Lt. Gen. Sein Win (စိန်ဝင်း, /my/) is a Burmese politician and lieutenant general in the Myanmar Armed Forces who served as the Minister of Defence of Myanmar from 24 August 2015 to 1 February 2021.

==Early life and education==
Sein Win was born on 24 July 1956 to Chit Maung and Daw Kyi in the village of Khabaungkyaing in Taze Township, Sagaing Division, Burma (now Sagaing Region, Myanmar). Sein Win graduated from the 54th intake of the Officers Training School, Bahtoo.

==Career==
He headed the newly created Air Defense Office under the Ministry of Defense in 2002, long before becoming a defense minister.

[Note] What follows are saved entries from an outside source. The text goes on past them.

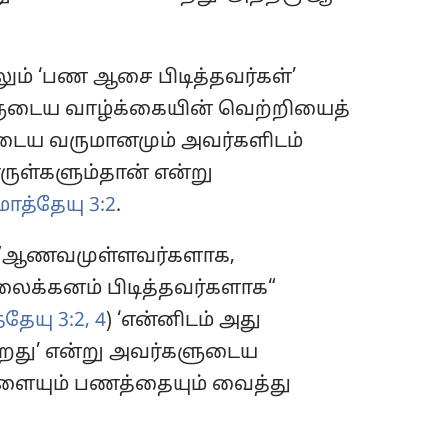
ாலும் ‘பண ஆசை பிடித்தவர்கள்’
களுடைய வாழ்க்கையின் வெற்றியைத்
ுடைய வருமானமும் அவர்களிடம்
ுள்களும்தான் என்று
மோத்தேயு 3:2
.
் ”ஆணவமுள்ளவர்களாக,
லைக்கனம் பிடித்தவர்களாக“
தேயு 3:2,
4
) ‘என்னிடம் அது
கிறது’ என்று அவர்களுடைய
ையும் பணத்தையும் வைத்து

From 2010, he served as Chief of Staff of the Bureau of Air Defence of the Myanmar Army. He was appointed Minister of Defence by military officials on 24 August 2015, along with the Minister of Border Affairs.

In his capacity as Defense Minister, Sein Win also attended occasional regional meetings and might therefore be able to potentially relate to other Southeast Asian governments on relevant issues.

==Personal life==
Sein Win is married to Myint Myint Aye, and has 3 daughters, Shwe Sin, Ngwe Sin, and Kyi Sin.